How can AI-based approaches enhance PI-9 antibody development and characterization?

Recent advances in AI technology are transforming antibody development, with implications for PI-9 research:

• AI-designed antibodies: New platforms like RFdiffusion can generate novel antibody blueprints with optimized binding properties. This technology was recently fine-tuned to design human-like antibodies against specific targets, which could be applied to develop more specific PI-9 antibodies .

• Epitope prediction: AI algorithms can predict optimal epitopes for antibody recognition, potentially identifying regions of PI-9 that offer superior specificity or functional relevance.

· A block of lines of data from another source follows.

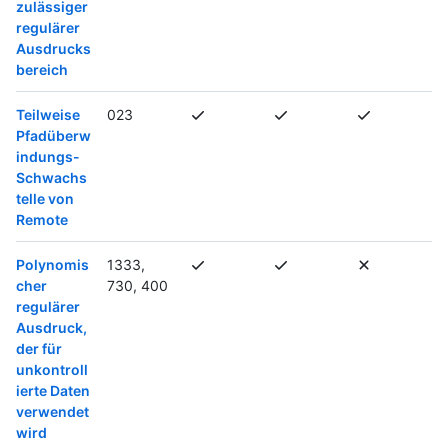
zulässiger
regulärer
Ausdrucks
bereich
Teilweise
023
Pfadüberw
indungs-
Schwachs
telle von
Remote
Polynomis
1333,
cher
730, 400
regulärer
Ausdruck,
der für
unkontroll
ierte Daten
verwendet
wird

• Structural modeling: AI-driven protein structure prediction (like AlphaFold) can model PI-9 conformational states, helping design antibodies that recognize specific functional forms.

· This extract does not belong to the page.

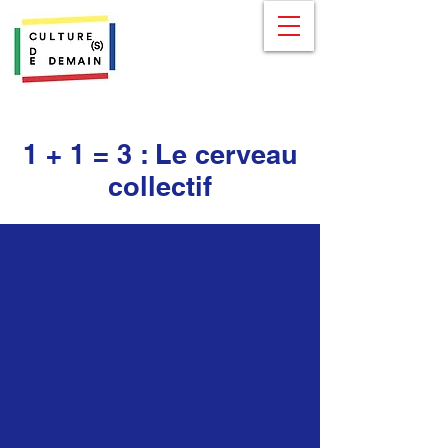
1 + 1 = 3 : Le cerveau
collectif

• Cross-reactivity assessment: Machine learning approaches can predict potential cross-reactivity issues before antibody production, saving time and resources .

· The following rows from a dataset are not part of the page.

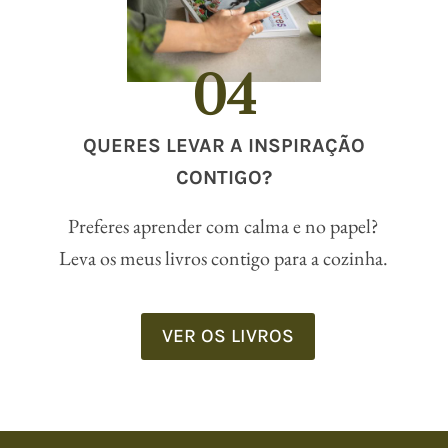
04
QUERES LEVAR A INSPIRAÇÃO
CONTIGO?
Preferes aprender com calma e no papel?
Leva os meus livros contigo para a cozinha.
VER OS LIVROS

• Validation standardization: AI can help develop standardized validation protocols by analyzing patterns across multiple antibody validation datasets, addressing the "antibody characterization crisis" highlighted in recent literature .

What role might PI-9/SERPINB9 antibodies play in emerging cancer immunotherapy research?

PI-9/SERPINB9 antibodies are becoming increasingly important in cancer immunotherapy research:

• Biomarker potential: PI-9 expression has been identified as a potential predictor of immunotherapy response, as tumors expressing high levels may resist immune-mediated killing .

• Therapeutic targeting: Antibodies that can neutralize PI-9's inhibitory function might sensitize tumor cells to granzyme B-mediated apoptosis from cytotoxic immune cells.

• Monitoring treatment response: PI-9 antibodies can help monitor changes in PI-9 expression during immunotherapy, potentially identifying resistance mechanisms.

• Combination therapy development: Understanding PI-9 expression using specific antibodies may guide the development of combination therapies that target both immune checkpoint molecules and resistance mechanisms like PI-9 upregulation.

• CAR-T cell engineering: Knowledge of PI-9's protective role in immune cells, determined through antibody-based research, is informing strategies to engineer more effective CAR-T cells that can overcome tumor resistance mechanisms.